Submitted by
Assigned_Reviewer_1
Q1: Comments to author(s).
First provide a summary of the paper, and then address the following
criteria: Quality, clarity, originality and significance. (For detailed
reviewing guidelines, see
http://nips.cc/PaperInformation/ReviewerInstructions)
The authors propose in this paper a regularized
weighting technique for multimodel learning. Multimodel learning
consists in fitting a "mixture" of simple models to a data set in a quite
generic sense where each model is associated to a convex loss and the
mixture is optimized with respect to both the model parameters and their
weights (each model is associated to a set of weights that describe how
much the model claims to explain each data point). This model generalizes
several classical approaches such as kmeans and classical probabilistic
mixture modeling. The authors propose to penalize the weights of each
model so as to favor uniform weight distributions as a way to bring
robustness of the mixture with respect to outliers. The paper contains
several theoretical results and some limited experimental validation.

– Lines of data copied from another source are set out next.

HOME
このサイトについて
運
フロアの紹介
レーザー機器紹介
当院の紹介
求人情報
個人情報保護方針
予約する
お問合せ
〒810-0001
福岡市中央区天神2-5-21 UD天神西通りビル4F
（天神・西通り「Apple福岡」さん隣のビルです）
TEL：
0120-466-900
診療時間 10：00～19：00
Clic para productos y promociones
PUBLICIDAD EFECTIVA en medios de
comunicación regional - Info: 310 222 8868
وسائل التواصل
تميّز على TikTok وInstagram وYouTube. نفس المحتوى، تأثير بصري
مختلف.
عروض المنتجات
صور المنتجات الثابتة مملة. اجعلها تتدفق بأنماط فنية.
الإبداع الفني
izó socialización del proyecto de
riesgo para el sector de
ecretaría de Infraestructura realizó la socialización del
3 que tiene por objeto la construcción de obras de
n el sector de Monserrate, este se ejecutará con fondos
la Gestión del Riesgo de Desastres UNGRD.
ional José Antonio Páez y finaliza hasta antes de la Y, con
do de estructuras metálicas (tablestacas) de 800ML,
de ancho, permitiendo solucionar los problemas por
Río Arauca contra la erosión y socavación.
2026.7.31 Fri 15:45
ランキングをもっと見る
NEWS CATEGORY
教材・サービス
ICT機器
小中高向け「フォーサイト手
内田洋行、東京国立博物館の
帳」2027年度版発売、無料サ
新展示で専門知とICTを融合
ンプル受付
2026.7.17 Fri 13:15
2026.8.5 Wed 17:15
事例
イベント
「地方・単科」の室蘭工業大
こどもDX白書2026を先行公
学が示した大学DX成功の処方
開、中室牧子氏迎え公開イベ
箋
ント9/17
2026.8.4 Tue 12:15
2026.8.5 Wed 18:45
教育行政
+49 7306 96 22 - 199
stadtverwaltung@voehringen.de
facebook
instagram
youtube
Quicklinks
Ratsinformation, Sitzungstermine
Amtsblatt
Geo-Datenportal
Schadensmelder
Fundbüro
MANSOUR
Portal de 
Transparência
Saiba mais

The paper is interesting and well written. In particular, the
generality of the approach is very well presented. The authors also
managed to pack a nice collection of results in a limited space. They
pushed all the proofs in supplementary material, but nevertheless, the
paper feels quite self contained. Limitations of the technique are also
clearly presented (see Figure 2.2 for instance).
My overall
impression is therefore very positive. That said, the paper is not without
flaws. A very minor one concerns notations:  \Delta^n is introduced a
bit too late (in footnote 1 which falls on page 3 while the notation is
used on page 2).  P_C (the orthogonal projection operator) is defined
only in the supplementary material while it is used in Lemma 2 (in the
s.m. the definition is also a bit too delayed).  while the gamma
parameter used in the discussion below definition 2 is indirectly defined,
I think the discussion would be clearer by being more explicit (for
instance by saying that the proportion of zero weights (i.e., ignored data
points) should be between this and that).
While the overall paper
is very clear, Section 3.1 is a bit too cryptic and lacks too much
details: how was the noise generated? what is the value of alpha? what is
the effect of said value on the performances? does MAD in the legend
stands for MD in the text? if the base learning is PCA, is there any
dimensionality reduction done? if yes how? All in one, this unique
experimental evaluation raises more questions that it brings answers or
insights on the proposed method.
Coming back to the choice of
alpha, it is obvious, as discussed in Section 2 and 3.2, that its actual
value will have at least some impact on the performances of the final
model. And of course, any practitioner would want to optimize said alpha.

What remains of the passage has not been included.